The MCP and agent connector ecosystem makes the question more urgent. MCP servers can connect agents to SaaS tools and internal systems with a better developer experience. But if a team cannot trace which data went to which model, which tool result was reused at which step, or whether sensitive fields entered a prompt, both security and cost become opaque. Cisco's WAN traffic argument ultimately points back to application-layer habits.

How to read Cisco's report

Cisco sells networking, security, and observability products. It is natural for the report to lead toward the conclusion that AI-ready networks are necessary. Readers should keep that vendor context in mind. Numbers such as 25% inference traffic in 2035, 9x enterprise traffic growth, and 63% additional consumer traffic growth come from a forecast model. Different adoption curves, on-device models, compression, regulation, pricing, or product design could change the result.

That does not make the report disposable marketing. Its stronger contribution is a framework for distinguishing AI traffic from ordinary web traffic. Token-by-token streaming, longer-lived flows, upstream-heavy prompts, agent-driven tool traversal, and inference-path criticality are already visible in production AI systems. Teams that connect their agent traces to network traces may find similar patterns now.

Network World and Converge Digest emphasized the same point in their coverage. This story matters not because the internet is guaranteed to become mostly AI traffic overnight, but because agentic AI weakens old network planning assumptions one by one.
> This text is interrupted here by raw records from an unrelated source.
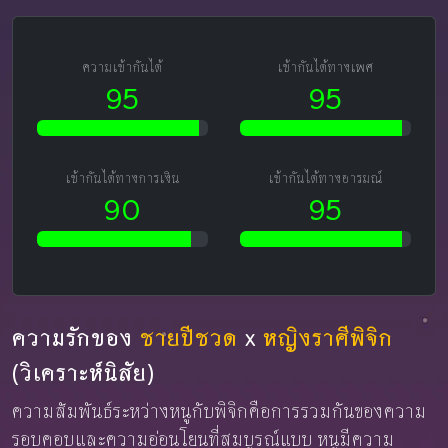
ความเข้ากันได้
เข้ากันได้ทางเพศ
95
95
เข้ากันได้ทางการเงิน
เข้ากันได้ทางอารมณ์
90
95
ความรักของ
ชายปีชวด
x
หญิงราศีพิจิก
(วิเคราะห์นิสัย)
ความสัมพันธ์ระหว่างหนูกับพิจิกคือการรวมกันของความ
รอบคอบและความอ่อนโยนที่สมบูรณ์แบบ หนูมีความ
As AI agents enter enterprise workflows, traffic is no longer bounded by the speed of human clicks. A software-speed agent that calls multiple providers and tools can turn one small user-facing feature into movement across a much larger infrastructure graph.
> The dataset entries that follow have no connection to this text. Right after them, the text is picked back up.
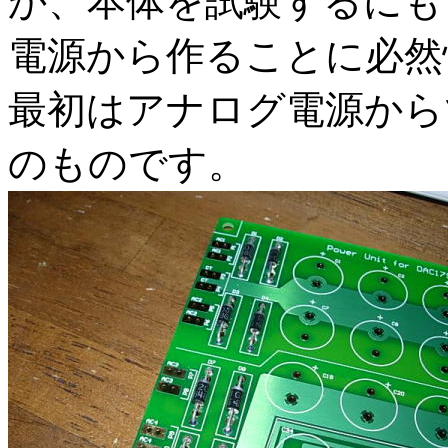
か、本体を試験するにも
電源から作ることに必然
最初はアナログ電源から
のものです。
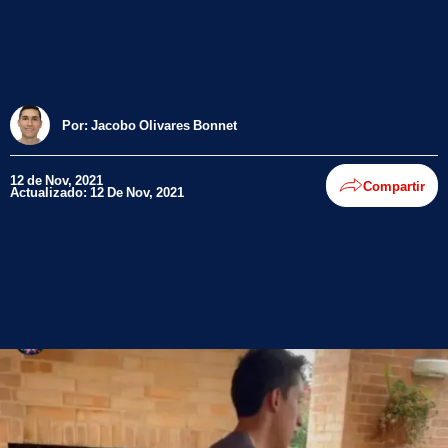
Por:
Jacobo Olivares Bonnet
12 de Nov, 2021
Compartir
Actualizado: 12 De Nov, 2021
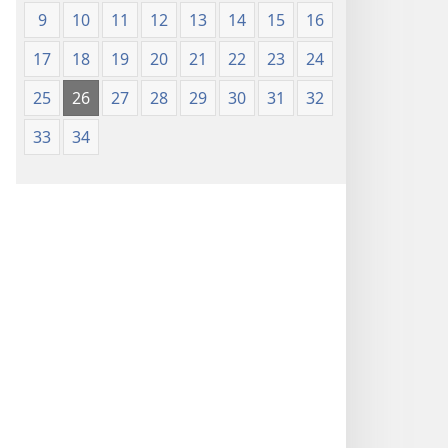
9
10
11
12
13
14
15
16
17
18
19
20
21
22
23
24
25
26
27
28
29
30
31
32
33
34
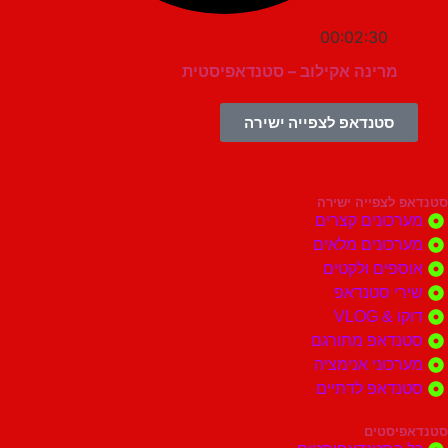
00:02:30
מרינה אקילוב – סטנדאפיסטית
סטנדאפ לצפייה ישירה
צפייה ישירה
ונים קצרים
ונים מלאים
ים ולקטים
י סטנדאפ
 VLOG
דאפ מתורגם
וני אנימציה
דאפ לדתיים
סטים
The conclusion is that agent reliability now has a wider boundary

Running AI agents reliably is no longer only about writing better prompts or choosing a stronger model. Model selection, prompt caching, RAG quality, tool permissions, sandbox isolation, evaluations, and human approvals still matter. Cisco's report adds network path and traffic shape to that list. If the path between agent logic and the model is the agent's spinal cord, then latency, packet loss, congestion, security inspection, and observability on that path are part of product reliability.

This does not mean every team should accept Cisco's long-range forecast and buy new network infrastructure immediately. A more practical first step is to connect agent run traces with traffic traces. Which tasks create how many inference calls? Which providers and regions do they cross? Why is upstream payload growing? How much do retries amplify traffic? Do long-running flows pressure the security stack's state management?
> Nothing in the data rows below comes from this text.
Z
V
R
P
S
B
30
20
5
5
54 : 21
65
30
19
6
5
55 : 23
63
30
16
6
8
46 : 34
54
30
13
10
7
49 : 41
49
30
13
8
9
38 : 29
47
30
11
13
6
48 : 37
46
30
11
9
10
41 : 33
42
Once those answers exist, the team has options. It can shrink context, narrow retrieval, add caching, move a model closer to users or tools, run private inference, apply QoS, or monitor a specific agent path more closely. The next AI infrastructure bottleneck may appear outside the GPU. Cisco's most useful message is that agents are not merely applications that use models. They are software workers that continuously move the network.